Em novembro deste ano, servidores da saúde denunciaram ao DOL e ao DIÁRIO o abandono do setor no município.

RECURSOS

O Ministério da Saúde suspendeu os repasses de incentivos financeiros, referentes ao mês de setembro, a 285 municípios do país, entre eles Salvaterra. A suspensão foi divulgada no Diário Oficial da União e, de acordo com a publicação, é motivada por irregularidades cadastrais dos profissionais no Sistema de Cadastro Nacional de Estabelecimentos de Saúde (SCNES). O valor mensal que a cidade deixará de receber é de R$ 18,2 mil.

Uma comissão formada por vereadores do município criou um relatório mostrando a situação dos postos de saúde.

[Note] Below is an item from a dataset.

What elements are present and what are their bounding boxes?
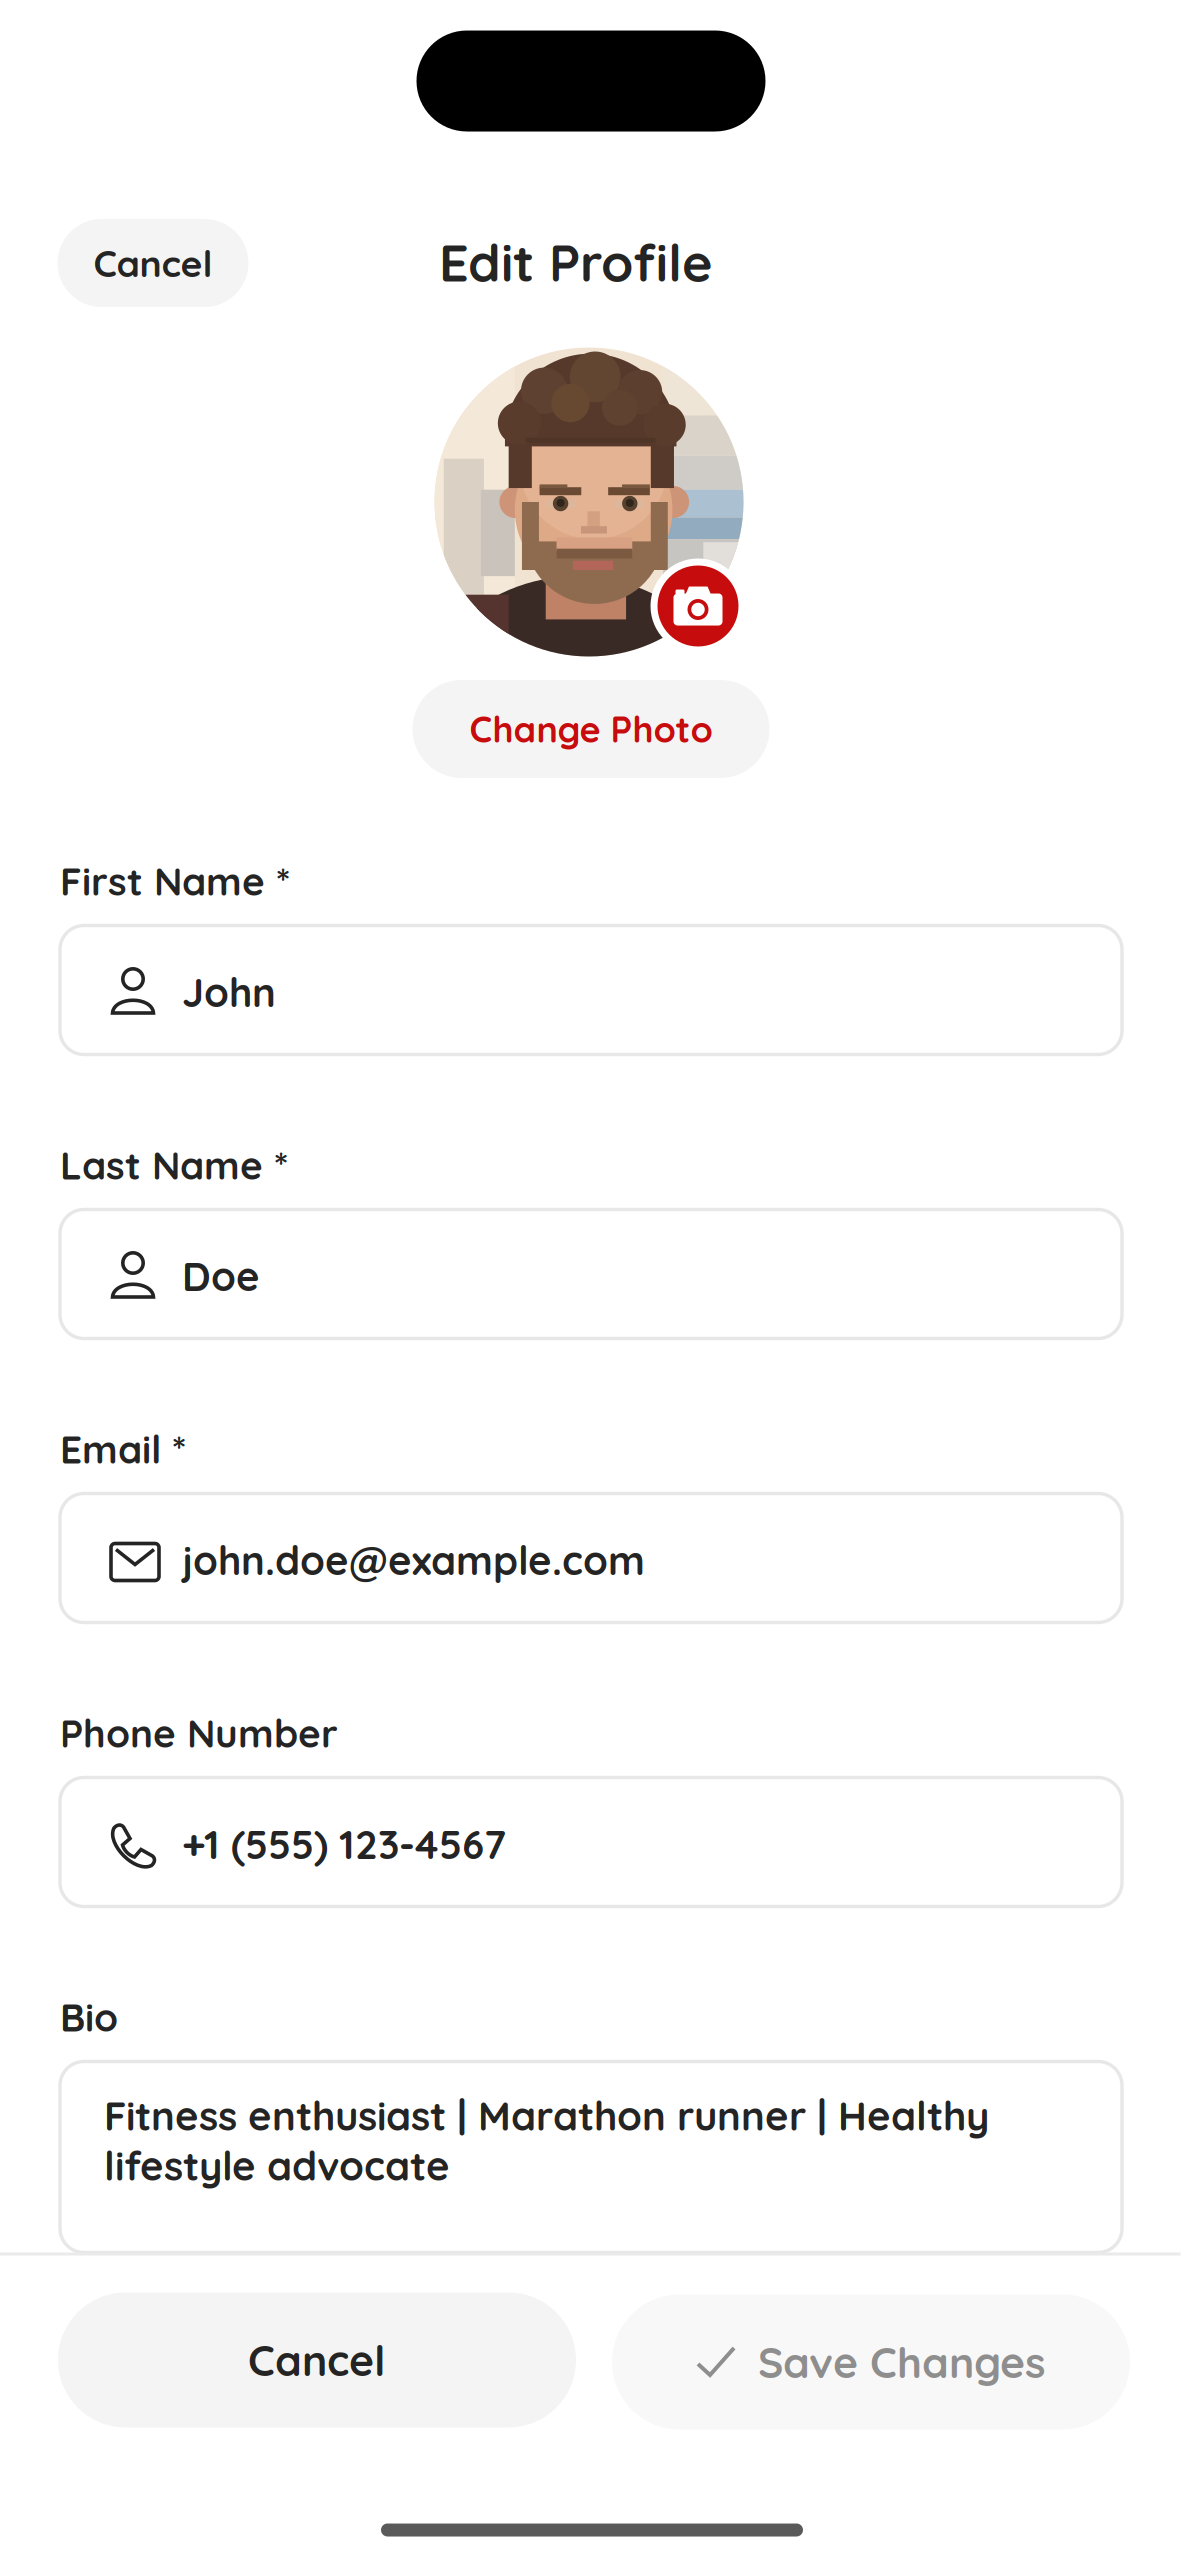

De acordo com o relatório, assinado pelo vereador Niécio Bastos (PT), as Unidades Básicas de Saúde (UBS) e os Postos de Saúde da Família (PSFs), das comunidades da zona rural de Salvaterra, estão com recursos alocados para reforma e ampliação, desde novembro de 2012.

Farmácia do posto de Condeixa: faltam medicamentos

DEMISSÕES

Há denúncias ainda, de servidores, sobre demissões contra médicos que contestam a situação da saúde no município. É o caso do médico Paulo Marcelo Braga. “Além de não oferecer condições adequadas de trabalho, o prefeito ainda afronta a lei trabalhista, perseguindo e caloteando profissionais de saúde que contestam as irregularidades praticadas contra o povo salvaterrense", afirma o médico.

Segundo o médico, o prefeito Valentim Lucas de Oliveira (PSDB) determinou que a secretária de saúde, Leila Maia, retirasse os nomes dos profissionais de saúde da folha de pagamento, pagando-os através de recibo, “com o objetivo de calotear o pagamento do terço de férias e do 13º salário de médicos, dentistas e enfermeiros”.

OUTRO LADO

Em contato com a reportagem do DOL, o prefeito Valentim justificou dizendo que os problemas que ocorrem na saúde de Salvaterra são os mesmos que existem em outras cidades. “Se falta recurso para as capitais, imagine para uma cidade pequena como Salvaterra”.

Segundo ele, as demissões que ocorreram no município foram de “médicos que não queriam trabalhar”.

Ainda de acordo com ele, cinco postos de saúde serão reformados e entregues até julho do ano que vem.